• **Activity**
For each record that follows, restate the text exactly and drop the pictures.

(Stored dataset items)

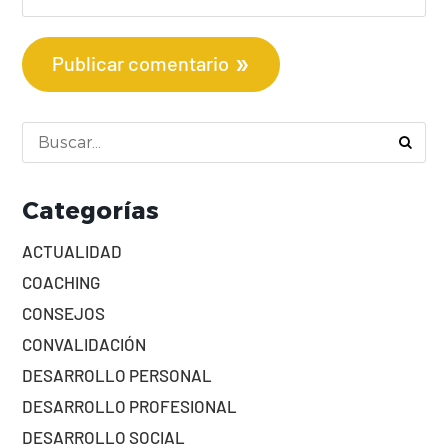
Publicar comentario
Categorías
ACTUALIDAD
COACHING
CONSEJOS
CONVALIDACIÓN
DESARROLLO PERSONAL
DESARROLLO PROFESIONAL
DESARROLLO SOCIAL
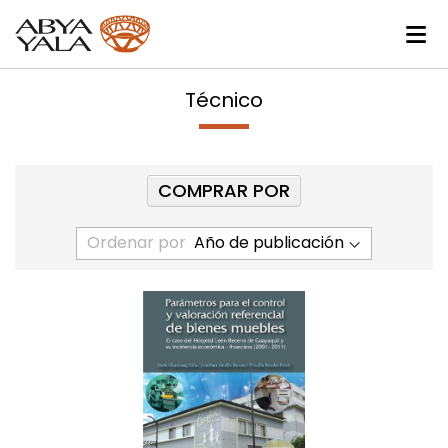
Técnico
COMPRAR POR
Ordenar por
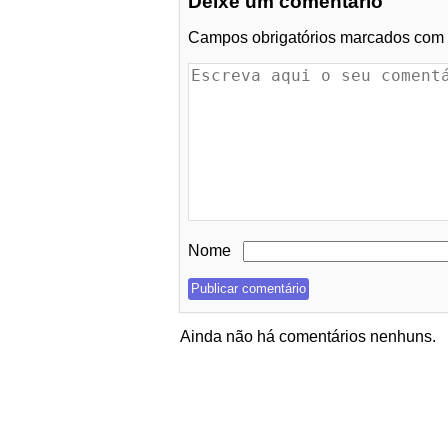
Deixe um comentário
Campos obrigatórios marcados com
Nome
Ainda não há comentários nenhuns.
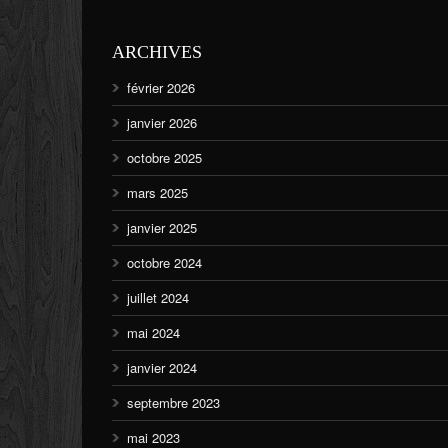
ARCHIVES
février 2026
janvier 2026
octobre 2025
mars 2025
janvier 2025
octobre 2024
juillet 2024
mai 2024
janvier 2024
septembre 2023
mai 2023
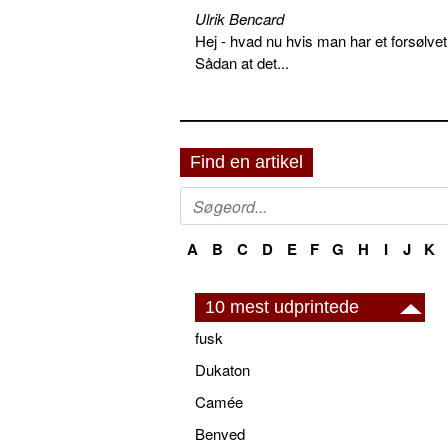
Ulrik Bencard
Hej - hvad nu hvis man har et forsølvet
Sådan at det...
Find en artikel
A
B
C
D
E
F
G
H
I
J
K
10 mest udprintede
fusk
Dukaton
Camée
Benved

• **Result**
Publicar comentario
Categorías
ACTUALIDAD
COACHING
CONSEJOS
CONVALIDACIÓN
DESARROLLO PERSONAL
DESARROLLO PROFESIONAL
DESARROLLO SOCIAL
Técnico
COMPRAR POR
Ordenar por
Deixe um comentário
Campos obrigatórios marcados com
Nome
Ainda não há comentários nenhuns.
ARCHIVES
février 2026
janvier 2026
octobre 2025
mars 2025
janvier 2025
octobre 2024
juillet 2024
mai 2024
janvier 2024
septembre 2023
mai 2023
Ulrik Bencard
Hej - hvad nu hvis man har et forsølvet
Sådan at det...
Find en artikel
A
B
C
D
E
F
G
H
I
J
K
10 mest udprintede
fusk
Dukaton
Camée
Benved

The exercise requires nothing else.